INSTRUCTIONS FOR THE TASK: What the response needs is every record, repeated verbatim, and no images.

DATA LISTING:

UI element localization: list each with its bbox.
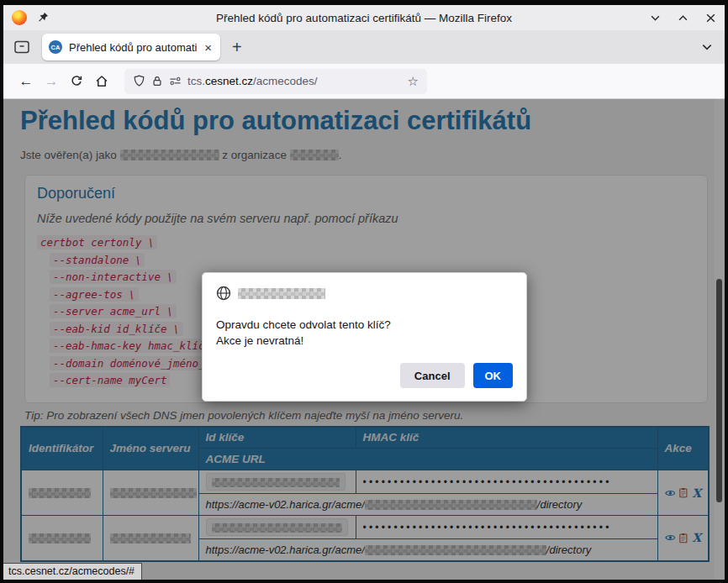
browser-window: Přehled kódů pro automatizaci certifikát… <box>0 0 728 583</box>
globe-icon <box>216 286 231 301</box>
title-bar: Přehled kódů pro automatizaci certifikát… <box>3 5 725 30</box>
site-favicon: CA <box>49 40 62 54</box>
back-button[interactable]: ← <box>13 69 39 94</box>
dialog-message: Opravdu chcete odvolat tento klíč? Akce … <box>216 317 513 349</box>
window-title: Přehled kódů pro automatizaci certifikát… <box>3 12 725 24</box>
list-all-tabs-icon[interactable] <box>701 41 713 53</box>
forward-button[interactable]: → <box>39 69 64 94</box>
home-button[interactable] <box>89 69 114 94</box>
permissions-icon[interactable] <box>169 76 182 87</box>
reload-button[interactable] <box>64 69 89 94</box>
bookmark-star-icon[interactable]: ☆ <box>408 74 419 89</box>
new-tab-button[interactable]: + <box>232 38 242 57</box>
close-button[interactable] <box>705 13 716 24</box>
tab-active[interactable]: CA Přehled kódů pro automati × <box>42 34 220 60</box>
tab-title: Přehled kódů pro automati <box>69 41 197 54</box>
tab-close-icon[interactable]: × <box>203 41 214 54</box>
confirm-dialog: Opravdu chcete odvolat tento klíč? Akce … <box>202 272 527 402</box>
cancel-button[interactable]: Cancel <box>400 363 465 388</box>
navigation-bar: ← → tcs.cesnet.cz/acmecodes/ ☆ <box>3 64 725 99</box>
status-link-tooltip: tcs.cesnet.cz/acmecodes/# <box>3 563 142 580</box>
page-content: Přehled kódů pro automatizaci certifikát… <box>3 99 725 580</box>
firefox-view-icon[interactable] <box>10 35 34 59</box>
url-bar[interactable]: tcs.cesnet.cz/acmecodes/ ☆ <box>124 69 427 94</box>
tab-bar: CA Přehled kódů pro automati × + <box>3 30 725 64</box>
ok-button[interactable]: OK <box>473 363 514 388</box>
lock-icon[interactable] <box>151 75 163 87</box>
url-text: tcs.cesnet.cz/acmecodes/ <box>187 75 318 87</box>
maximize-button[interactable] <box>678 13 688 24</box>
redacted-dialog-domain <box>238 288 325 299</box>
shield-icon[interactable] <box>133 75 145 87</box>
minimize-button[interactable] <box>650 13 661 24</box>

COMPLETED EXERCISE:
UI element localization: list each with its bbox.
browser-window: Přehled kódů pro automatizaci certifikát… <box>0 0 728 583</box>
globe-icon <box>216 286 231 301</box>
title-bar: Přehled kódů pro automatizaci certifikát… <box>3 5 725 30</box>
site-favicon: CA <box>49 40 62 54</box>
back-button[interactable]: ← <box>13 69 39 94</box>
dialog-message: Opravdu chcete odvolat tento klíč? Akce … <box>216 317 513 349</box>
window-title: Přehled kódů pro automatizaci certifikát… <box>3 12 725 24</box>
list-all-tabs-icon[interactable] <box>701 41 713 53</box>
forward-button[interactable]: → <box>39 69 64 94</box>
home-button[interactable] <box>89 69 114 94</box>
permissions-icon[interactable] <box>169 76 182 87</box>
reload-button[interactable] <box>64 69 89 94</box>
bookmark-star-icon[interactable]: ☆ <box>408 74 419 89</box>
new-tab-button[interactable]: + <box>232 38 242 57</box>
close-button[interactable] <box>705 13 716 24</box>
tab-active[interactable]: CA Přehled kódů pro automati × <box>42 34 220 60</box>
tab-title: Přehled kódů pro automati <box>69 41 197 54</box>
tab-close-icon[interactable]: × <box>203 41 214 54</box>
confirm-dialog: Opravdu chcete odvolat tento klíč? Akce … <box>202 272 527 402</box>
cancel-button[interactable]: Cancel <box>400 363 465 388</box>
navigation-bar: ← → tcs.cesnet.cz/acmecodes/ ☆ <box>3 64 725 99</box>
status-link-tooltip: tcs.cesnet.cz/acmecodes/# <box>3 563 142 580</box>
page-content: Přehled kódů pro automatizaci certifikát… <box>3 99 725 580</box>
firefox-view-icon[interactable] <box>10 35 34 59</box>
url-bar[interactable]: tcs.cesnet.cz/acmecodes/ ☆ <box>124 69 427 94</box>
tab-bar: CA Přehled kódů pro automati × + <box>3 30 725 64</box>
ok-button[interactable]: OK <box>473 363 514 388</box>
lock-icon[interactable] <box>151 75 163 87</box>
url-text: tcs.cesnet.cz/acmecodes/ <box>187 75 318 87</box>
maximize-button[interactable] <box>678 13 688 24</box>
redacted-dialog-domain <box>238 288 325 299</box>
shield-icon[interactable] <box>133 75 145 87</box>
minimize-button[interactable] <box>650 13 661 24</box>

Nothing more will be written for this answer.